Squeak is an unsuccessful open source project (was RE: Let us facereality)

Peter Crowther Peter at ozzard.org
Sun Jan 30 21:04:28 UTC 2005


> From: [...] Lex Spoon
> Peter, you have a good idea but you are looking at Squeak as the wrong
> kind of project.  It is not a single application that does one thing. 
> The individual applications built in Squeak *do* have a small team of
> dedicated programmers: EToys, Croquet, Scratch, the Berne 
> group, Squat, L, etc. etc.

True enough.  And they all hack at the code that supports all the
projects for their own benefit, with no regard for each other and little
to no co-ordination.  After all, this is a *personal* computing
environment.  Then those changes get filed out, and some poor sod has to
deal with the result - whether harvester, or just someone who tries to
load >1 package from SM and gets bitten by incompatible changes.

> But for Squeak as a whole?  A better analogy, as I've often argued, is
> to compare it to a Linux distribution.  Squeak as a whole needs to
> support all of us working together using the same basic code base. 

That's fine, and I agree with the analogy *of use*, but I don't agree
with the analogy *of development*.  Where's chroot() and
LD_LIBRARY_PATH?  How on earth do I, as a developer of an application
inside a larger environment, insulate myself from the chaos around me?
At least the Linux folks *know* that if they replace libc, things are in
general going to foul up.  They know what their dependencies are - hell,
you can even *list* them with ldd.  How do we prevent changes to (say)
Object that cause breakage elsewhere in the image?  How do we even know
what has changed and might break our code?

Given your OS analogy, it's as if libc can change (and break all the
other apps that use it) every time you import a package.  It's DLL hell,
doubled and redoubled.  Microsoft tried to address this with smarter
installers that didn't replace newer libraries with old, better backward
compatibility... Then they threw their hands up, admitted it would never
work, and allowed side-by-side assemblies.  UNIX has had library load
paths for decades.  Squeak is getting as large as those systems were
when they encountered the problems, and has none of that isolation.

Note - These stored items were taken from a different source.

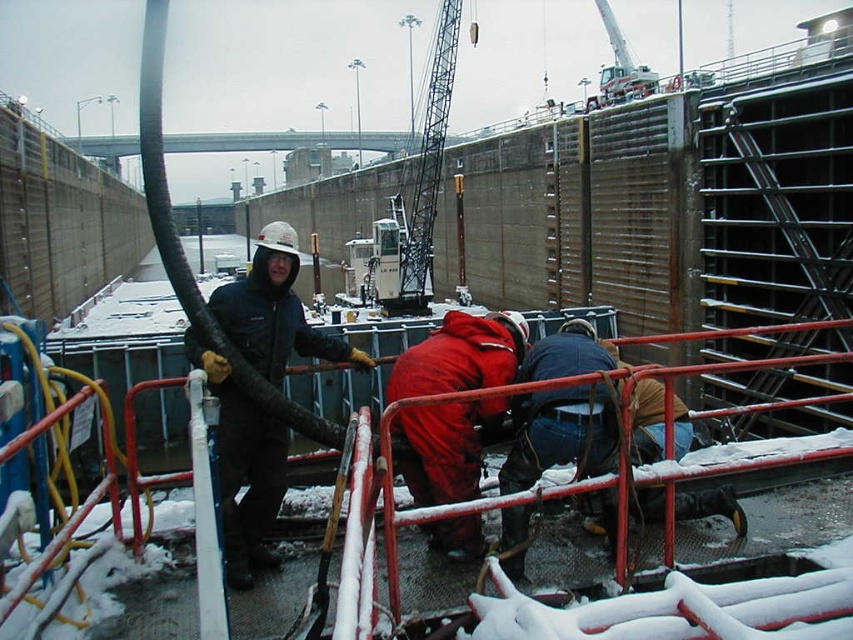 How distant is red matte jumpsuit at center from white metal crane at center?

A distance of 25.26 meters exists between red matte jumpsuit at center and white metal crane at center.

This screenshot has width=853, height=640. Identify the location of red matte jumpsuit at center. (460, 355).

You are a GUI agent. You are given a task and a screenshot of the screen. Output one action in this format:
    pyautogui.click(x=<x>, y=<y>)
    Task: Click on the red matte jumpsuit at center
    
    Given the screenshot: What is the action you would take?
    pyautogui.click(x=460, y=355) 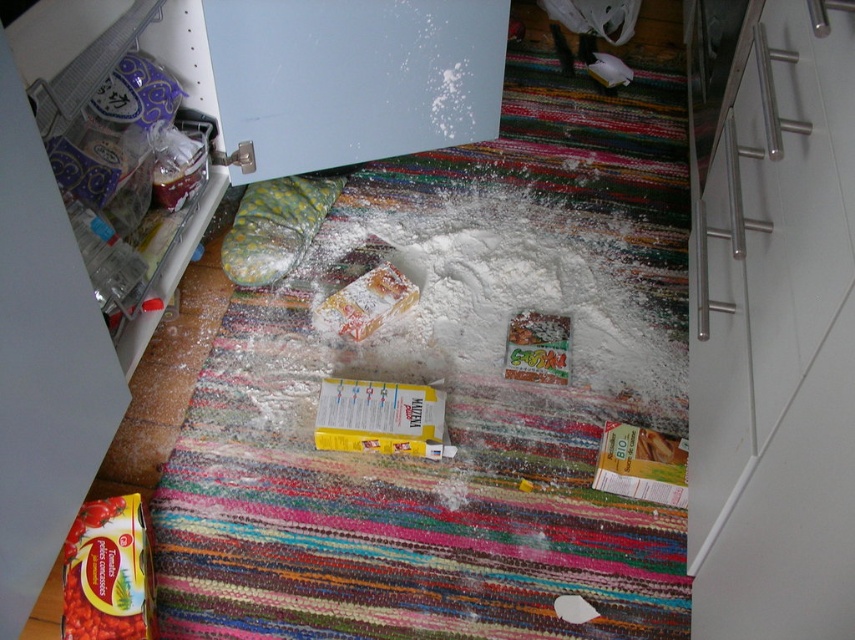 Question: Which of the following is the closest to the observer?

Choices:
 (A) white matte refrigerator at upper center
 (B) matte yellow tomato paste at lower left

Answer: (A)

Question: Can you confirm if white matte refrigerator at upper center is positioned to the right of matte yellow tomato paste at lower left?

Choices:
 (A) yes
 (B) no

Answer: (A)

Question: Among these points, which one is farthest from the camera?

Choices:
 (A) (121, 625)
 (B) (198, 1)

Answer: (B)

Question: Is white matte refrigerator at upper center smaller than matte yellow tomato paste at lower left?

Choices:
 (A) no
 (B) yes

Answer: (A)

Question: Does white matte refrigerator at upper center have a smaller size compared to matte yellow tomato paste at lower left?

Choices:
 (A) yes
 (B) no

Answer: (B) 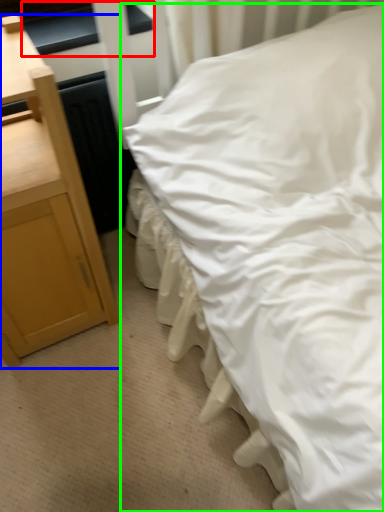 Question: Which object is positioned closest to window sill (highlighted by a red box)? Select from nightstand (highlighted by a blue box) and bed (highlighted by a green box).

Choices:
 (A) nightstand
 (B) bed

Answer: (A) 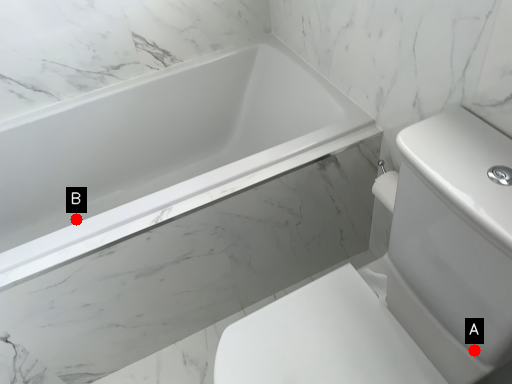 Question: Two points are circled on the image, labeled by A and B beside each circle. Which point is farther from the camera taking this photo?

Choices:
 (A) A is further
 (B) B is further

Answer: (B) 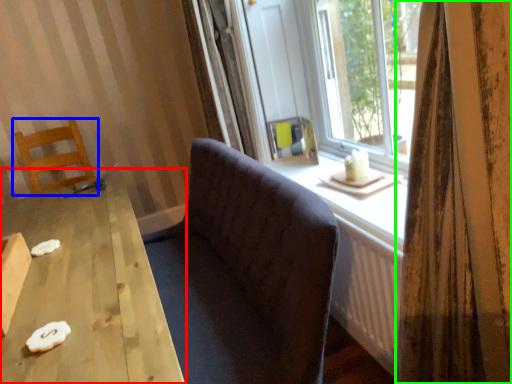 Question: Based on their relative distances, which object is nearer to table (highlighted by a red box)? Choose from chair (highlighted by a blue box) and curtain (highlighted by a green box).

Choices:
 (A) chair
 (B) curtain

Answer: (B) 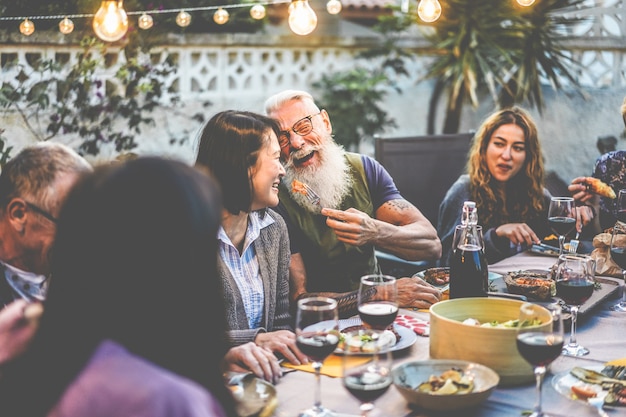 Where is `wine glasses`? wine glasses is located at coordinates (374, 296), (309, 328), (376, 356), (535, 339), (582, 266), (557, 204), (621, 201), (618, 251). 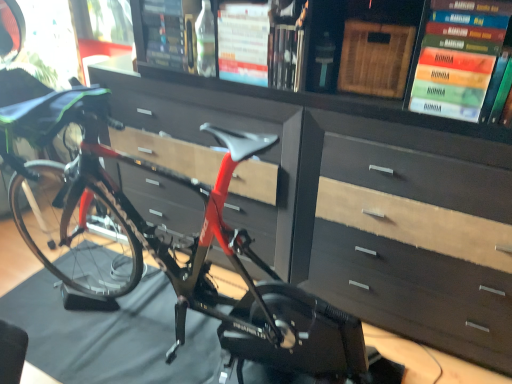 Question: Considering the positions of shiny red bike at center and hardcover book at center, which ranks as the fourth book in right-to-left order, in the image, is shiny red bike at center taller or shorter than hardcover book at center, which ranks as the fourth book in right-to-left order,?

Choices:
 (A) short
 (B) tall

Answer: (B)

Question: Looking at the image, does shiny red bike at center seem bigger or smaller compared to hardcover book at center, the second book from the left?

Choices:
 (A) small
 (B) big

Answer: (B)

Question: Which object is positioned farthest from the clear glass bottle at center?

Choices:
 (A) hardcover book at upper center, the 3th book when ordered from left to right
 (B) hardcover book at upper center, positioned as the 5th book in right-to-left order
 (C) hardcover book at upper right, the 1th book viewed from the right
 (D) shiny red bike at center
 (E) hardcover book at center, which ranks as the fourth book in right-to-left order

Answer: (C)

Question: Considering the real-world distances, which object is farthest from the hardcover book at upper right, the 1th book viewed from the right?

Choices:
 (A) clear glass bottle at center
 (B) shiny red bike at center
 (C) hardcover book at upper right, the second book in the right-to-left sequence
 (D) hardcover book at upper center, the 1th book viewed from the left
 (E) hardcover book at center, which ranks as the fourth book in right-to-left order

Answer: (B) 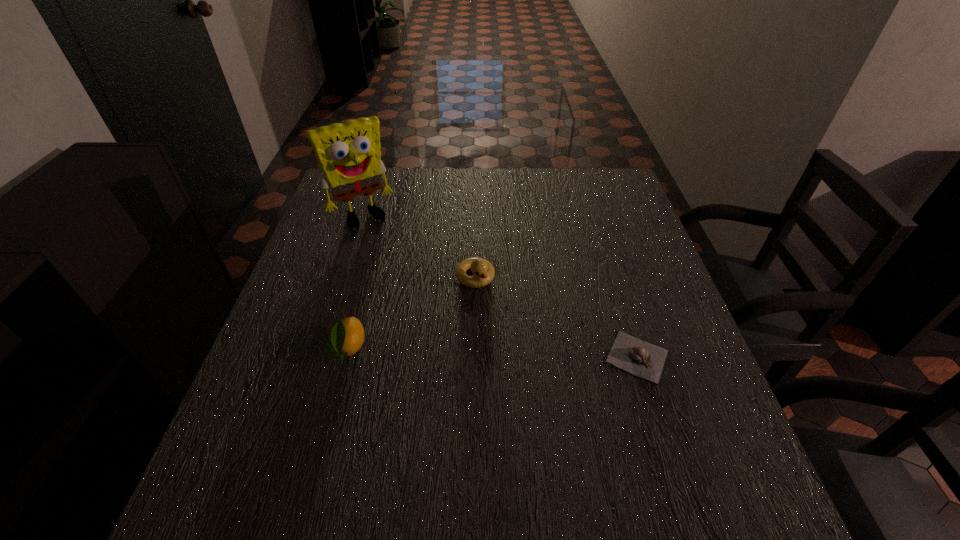 At what (x,y) coordinates should I click in order to perform the action: click on free space that is in between the lemon and the third nearest object. Please return your answer as a coordinate pair (x, y). The image size is (960, 540). Looking at the image, I should click on (412, 313).

The image size is (960, 540). I want to click on free space that is in between the lemon and the shortest object, so click(x=492, y=353).

In order to click on free point between the shortest object and the tallest object in this screenshot , I will do `click(500, 286)`.

In order to click on free space between the shortest object and the lemon in this screenshot , I will do `click(492, 353)`.

Image resolution: width=960 pixels, height=540 pixels. I want to click on the third closest object to the rightmost object, so [x=349, y=155].

Select which object appears as the second closest to the tallest object. Please provide its 2D coordinates. Your answer should be formatted as a tuple, i.e. [(x, y)], where the tuple contains the x and y coordinates of a point satisfying the conditions above.

[(347, 336)]

Image resolution: width=960 pixels, height=540 pixels. Find the location of `free location that satisfies the following two spatial constraints: 1. with leaves positioned above the rightmost object; 2. on the right side of the lemon`. free location that satisfies the following two spatial constraints: 1. with leaves positioned above the rightmost object; 2. on the right side of the lemon is located at coordinates (346, 356).

Find the location of a particular element. The width and height of the screenshot is (960, 540). vacant point that satisfies the following two spatial constraints: 1. with leaves positioned above the lemon; 2. on the right side of the shortest object is located at coordinates (346, 356).

At what (x,y) coordinates should I click in order to perform the action: click on vacant region that satisfies the following two spatial constraints: 1. on the front side of the shortest object; 2. on the right side of the second farthest object. Please return your answer as a coordinate pair (x, y). Image resolution: width=960 pixels, height=540 pixels. Looking at the image, I should click on (474, 356).

Locate an element on the screen. The height and width of the screenshot is (540, 960). vacant region that satisfies the following two spatial constraints: 1. with leaves positioned above the lemon; 2. on the right side of the garlic is located at coordinates (346, 356).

> (And given this, I think we should model our processses after linux
> distributions, or after SE processes that develop *suites* of
> applications, not after SE processes or open source groups that are
> building *individual* applications.)

Agree.

> PS -- why do we see so many depressed posts?  Things seem to be
> progressing nicely, to me.

In every other environment I use, I have a pretty good idea that I can
maintain my code with little effort.  In Squeak, I'm running the Red
Queen's race - I'm trying to keep up with the shifting codebase around
me.  Dunno about anyone else, but my own depression* is about the amount
of time I have to spend fixing my code due to external changes.  That's
no fun; I enjoy cutting new code, not playing catch-up.

If I were on Linux, I would not expect to have to change the code I use
for Web-serving just because I've installed a new game.  Why should I
have to do this in Squeak?

		- Peter

* wrt Squeak; other issues may be contributory :-(.